§ **Data to use**:

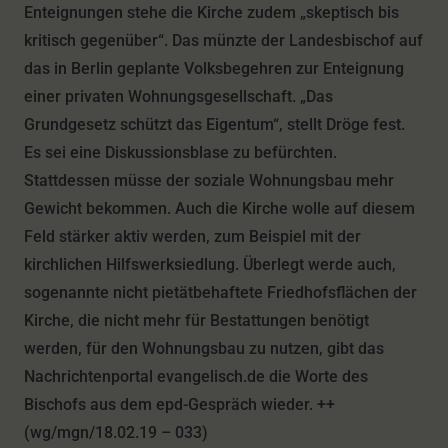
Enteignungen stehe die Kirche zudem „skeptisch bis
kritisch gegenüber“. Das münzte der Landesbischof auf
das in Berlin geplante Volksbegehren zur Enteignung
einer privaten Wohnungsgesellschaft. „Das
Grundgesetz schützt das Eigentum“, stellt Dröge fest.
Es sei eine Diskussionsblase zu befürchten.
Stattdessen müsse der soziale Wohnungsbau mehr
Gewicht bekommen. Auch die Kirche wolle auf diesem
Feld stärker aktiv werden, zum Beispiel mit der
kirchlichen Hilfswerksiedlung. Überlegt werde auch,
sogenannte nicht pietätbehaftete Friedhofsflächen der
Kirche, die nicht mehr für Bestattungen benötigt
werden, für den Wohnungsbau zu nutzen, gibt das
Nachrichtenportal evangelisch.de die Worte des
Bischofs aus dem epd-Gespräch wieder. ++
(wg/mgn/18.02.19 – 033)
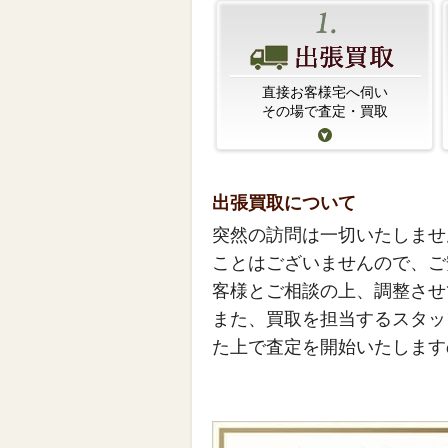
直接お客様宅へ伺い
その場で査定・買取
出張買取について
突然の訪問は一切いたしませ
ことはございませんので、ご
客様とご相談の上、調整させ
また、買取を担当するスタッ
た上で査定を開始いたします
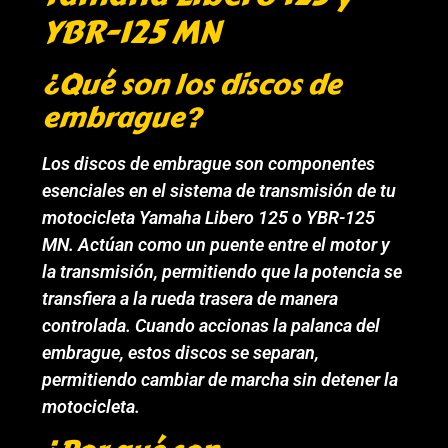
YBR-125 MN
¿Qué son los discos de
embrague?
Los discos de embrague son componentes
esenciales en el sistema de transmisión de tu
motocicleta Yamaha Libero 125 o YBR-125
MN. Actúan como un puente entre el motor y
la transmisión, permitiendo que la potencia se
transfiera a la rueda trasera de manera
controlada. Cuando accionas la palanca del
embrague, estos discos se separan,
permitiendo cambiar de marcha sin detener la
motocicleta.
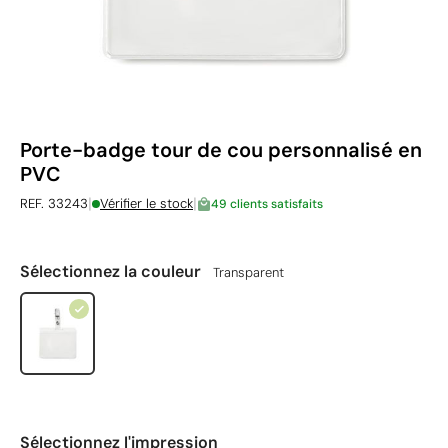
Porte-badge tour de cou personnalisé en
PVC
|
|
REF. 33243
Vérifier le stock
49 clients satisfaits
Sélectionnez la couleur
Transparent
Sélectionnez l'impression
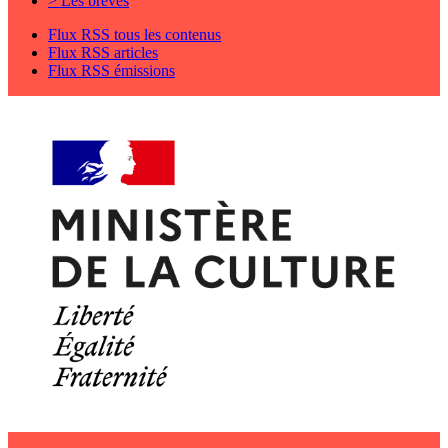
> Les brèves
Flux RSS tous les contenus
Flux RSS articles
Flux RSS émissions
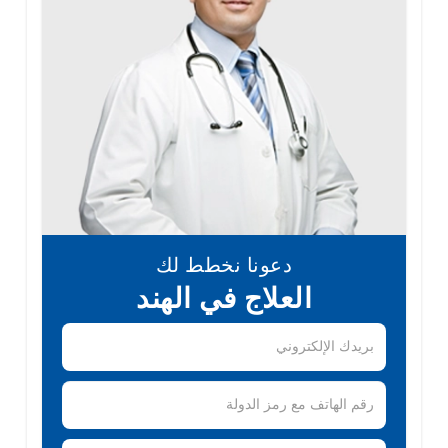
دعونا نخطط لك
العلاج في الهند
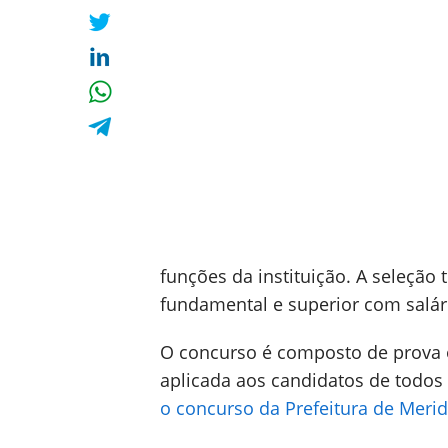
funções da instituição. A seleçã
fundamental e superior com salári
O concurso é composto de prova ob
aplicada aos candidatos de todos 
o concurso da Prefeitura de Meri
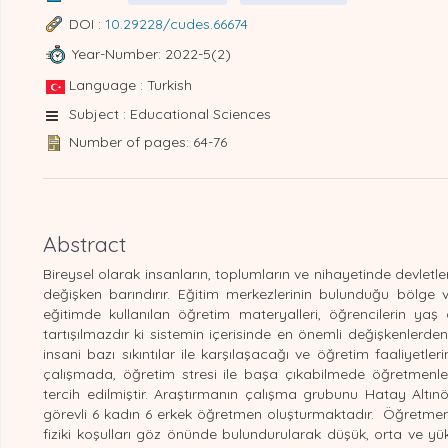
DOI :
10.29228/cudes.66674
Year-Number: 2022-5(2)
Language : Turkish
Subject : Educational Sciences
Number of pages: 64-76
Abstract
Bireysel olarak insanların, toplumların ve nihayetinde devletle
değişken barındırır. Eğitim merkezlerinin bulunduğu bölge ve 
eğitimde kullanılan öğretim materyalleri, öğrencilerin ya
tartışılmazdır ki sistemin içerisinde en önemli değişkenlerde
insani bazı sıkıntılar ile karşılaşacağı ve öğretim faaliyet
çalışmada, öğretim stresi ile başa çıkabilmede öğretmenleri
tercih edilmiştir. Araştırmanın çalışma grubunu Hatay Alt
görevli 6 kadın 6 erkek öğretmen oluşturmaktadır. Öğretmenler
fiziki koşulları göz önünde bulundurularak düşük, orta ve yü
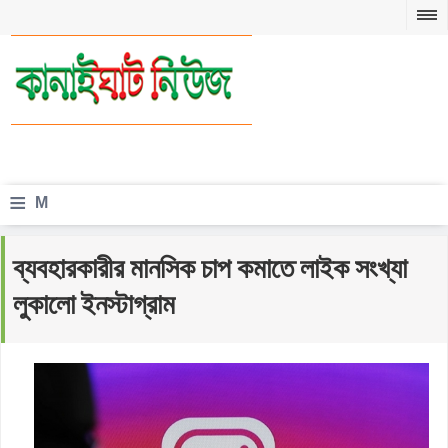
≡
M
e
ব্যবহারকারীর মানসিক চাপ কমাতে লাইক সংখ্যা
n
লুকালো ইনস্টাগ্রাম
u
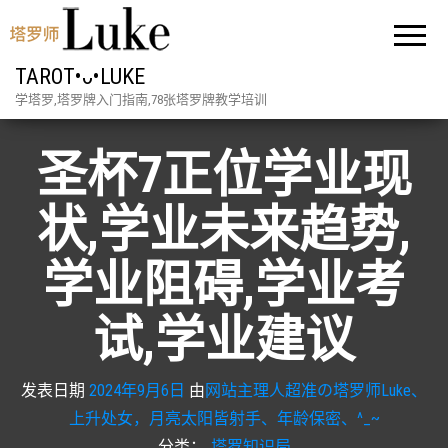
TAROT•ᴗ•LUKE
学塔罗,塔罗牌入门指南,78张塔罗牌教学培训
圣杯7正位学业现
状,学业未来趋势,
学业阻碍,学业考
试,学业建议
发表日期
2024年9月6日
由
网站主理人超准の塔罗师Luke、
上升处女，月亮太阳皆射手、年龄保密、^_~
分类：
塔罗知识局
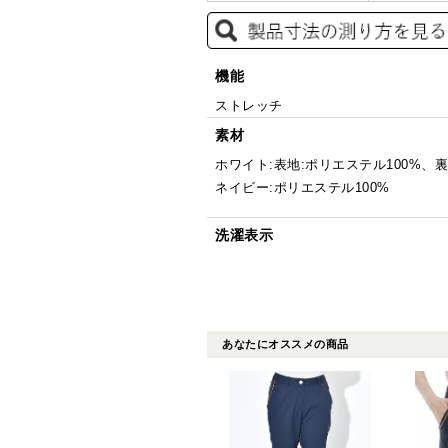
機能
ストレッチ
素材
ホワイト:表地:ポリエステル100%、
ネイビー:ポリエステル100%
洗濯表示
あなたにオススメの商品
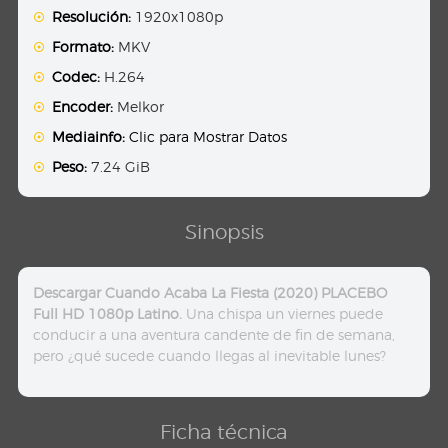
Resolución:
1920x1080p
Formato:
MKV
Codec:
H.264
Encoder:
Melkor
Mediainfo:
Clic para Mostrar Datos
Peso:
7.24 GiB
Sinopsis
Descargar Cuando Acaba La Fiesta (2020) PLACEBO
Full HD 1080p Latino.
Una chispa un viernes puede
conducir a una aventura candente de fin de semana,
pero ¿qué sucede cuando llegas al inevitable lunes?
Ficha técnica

§ **What the exercise asks**:
The output must start at the line holding "あなたにオススメの商品", end at the last line of the listing above, and show each line exactly; please omit all pictures.

§ **Response below**:
あなたにオススメの商品
Resolución:
1920x1080p
Formato:
MKV
Codec:
H.264
Encoder:
Melkor
Mediainfo:
Clic para Mostrar Datos
Peso:
7.24 GiB
Sinopsis
Descargar Cuando Acaba La Fiesta (2020) PLACEBO
Full HD 1080p Latino.
Una chispa un viernes puede
conducir a una aventura candente de fin de semana,
pero ¿qué sucede cuando llegas al inevitable lunes?
Ficha técnica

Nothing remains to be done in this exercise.